The most serious allegation involves Jim Harbaugh
On the other hand, Level I violations are taken very seriously and can result in various penalties from the NCAA. While each Level II violation may not be considered serious for the individual, class II violations may be considered a Violation Level I. Given the period of negotiations that began after Michigan received the Notice of Allegation, it doesn’t appear that they will be subject to a second Level I violation in this case, but that is still a possibility.
Michigan’s Level I violation involves Harbaugh allegedly providing false or misleading information to NCAA investigators looking into one of the Level II violations listed above. Essentially, if Harbaugh had only complied with the investigation and allowed Michigan to commit various Level II violations, the university wouldn’t have faced serious consequences.
What penalties might Michigan incur?
The NCAA’s penalty system considers a 1-2 year post-season ban to be acceptable for a Level I offense. That said, a more serious Level I offense can result in a 2-4 ban. year after the season. What is considered an “aggravation” violation you claim? Well, one of the aggravating factors is whether the accused party “infringed on the integrity of the investigation” and/or failed to cooperate with the investigation. Providing false information to investigators seems to fall under that distinction.
In 2019, the University of Arizona was fined five times for Level I violations, including unethical recruiting practices, and a case where former assistant coach Mark Phelps asked an Arizona player to delete a string of text linking related to a $500 loan he made and then lied to investigators about it, among many more. In response, the university self-imposed a year-long post-season ban. After much consideration from the Independent Accountability Resolution Process (IARP), a one-year ban was deemed sufficient. Although the university has suffered some other punishment Also, including a reduction in existing scholarships and a two-week ban on official visits by the official men’s basketball team, the damage was more or less mitigated. While we can’t be certain about the penalties Michigan will face, similar hiring restrictions as well as post-season bans or suspensions are likely to be on the table.

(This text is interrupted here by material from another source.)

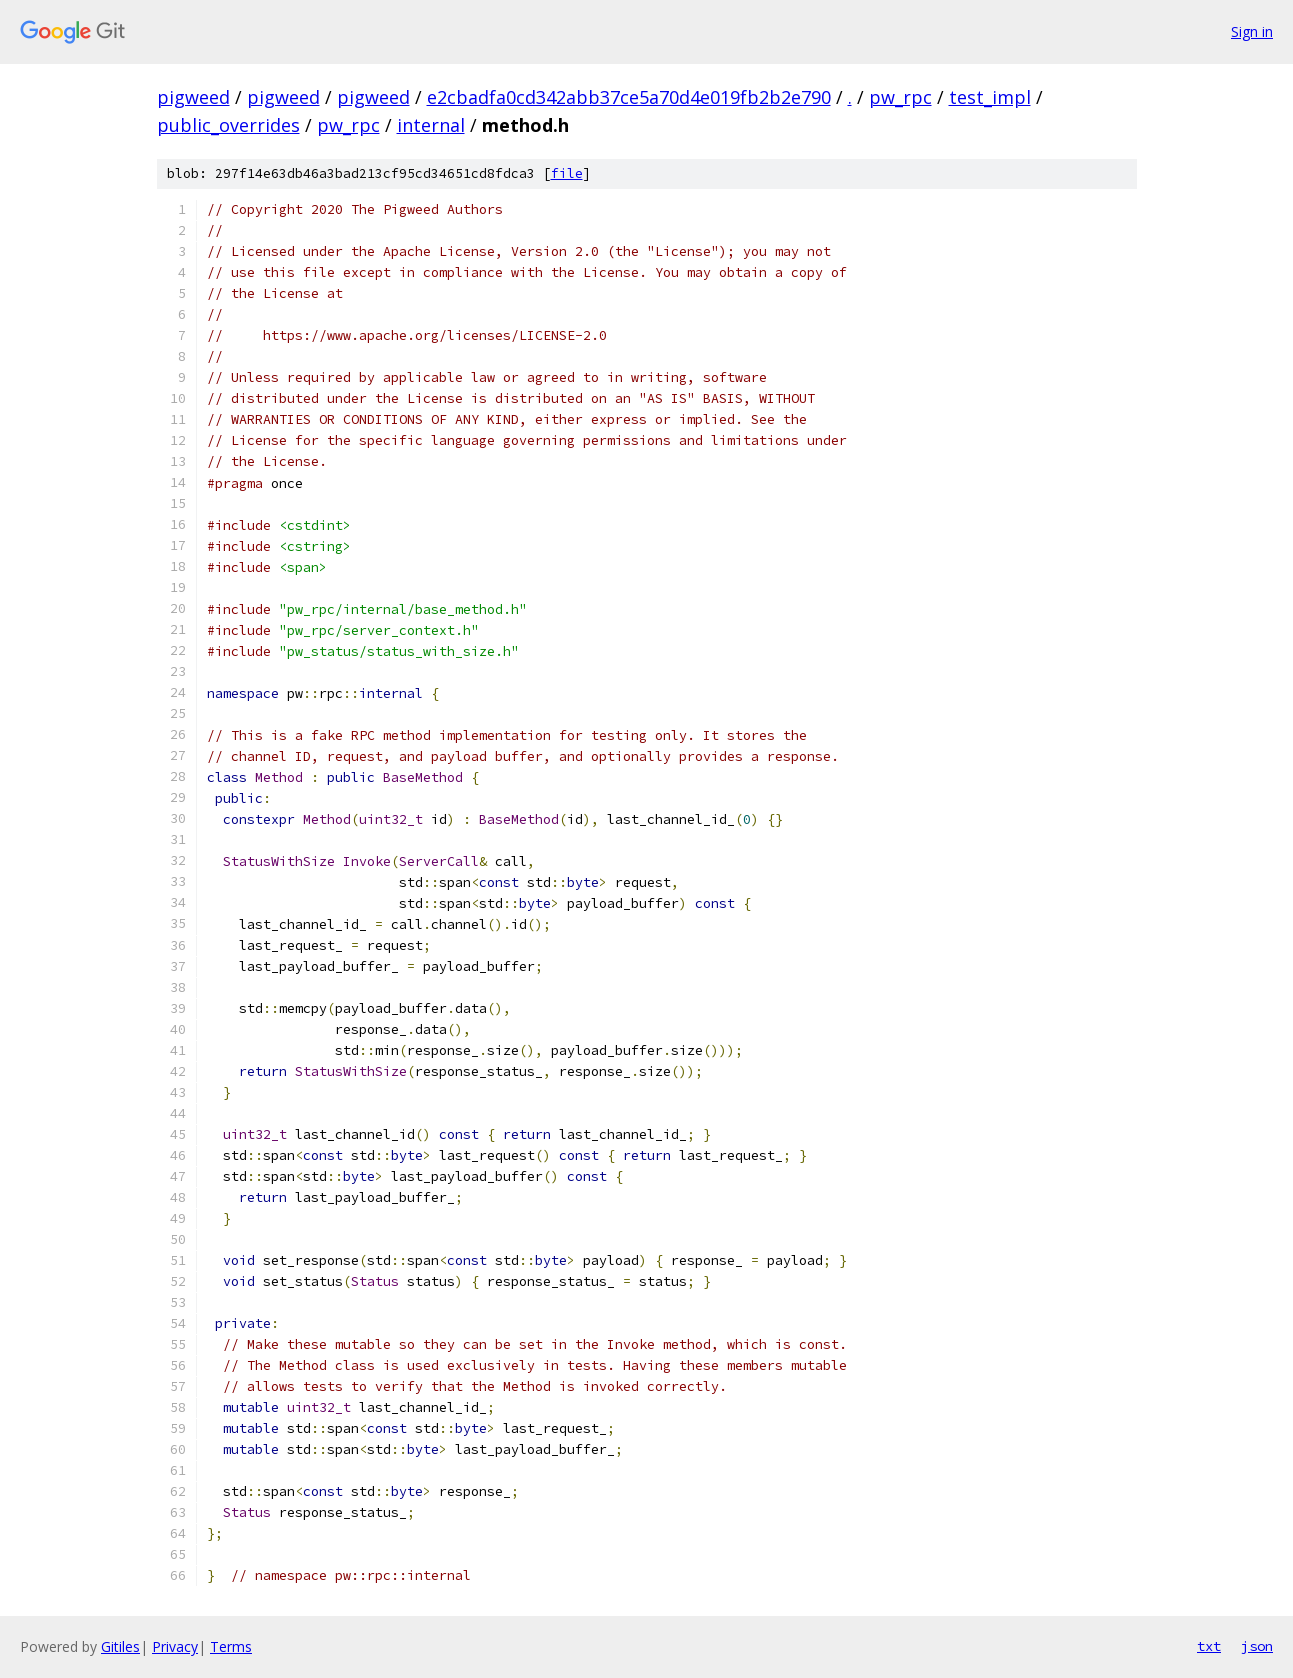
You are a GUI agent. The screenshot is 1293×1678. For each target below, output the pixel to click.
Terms (231, 1646)
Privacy (175, 1646)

If Harbaugh is found guilty of this Level I violation, Harbaugh will likely have his contract terminated in Michigan. His contract with the school allows them to fire him “with cause” if he commits a Level I or II violation.
Harbaugh expressed interest upon returning to Michigan in 2023 after his second consecutive trip to the College Football Qualifiers. However, Harbaugh is also a well-known name amid NFL head coach rumors. A Level I violation could push Harbaugh to accept an NFL job he wouldn’t otherwise have. After all, reports indicate that Harbaugh will get an NFL job if a job is offered to him.

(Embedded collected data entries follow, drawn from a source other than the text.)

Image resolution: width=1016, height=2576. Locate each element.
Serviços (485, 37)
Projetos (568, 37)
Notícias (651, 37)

While a Level I violation may be serious, it also may not be a deal-breaker for Michigan, assuming he wants to stay in college. It doesn’t appear that Harbaugh will be penalized for good cause, just as former assistants Arizona men’s basketball coaches Book Richardson and Mark Phelps were hit in 2019. Though the college may be subject to Level I violations. “lack of institutional control,” but it is still possible that the school and Harbaugh agreed to undisclosed disciplinary action separate from the NCAA consequences. If that happens, Michigan will likely choose not to fire Harbaugh.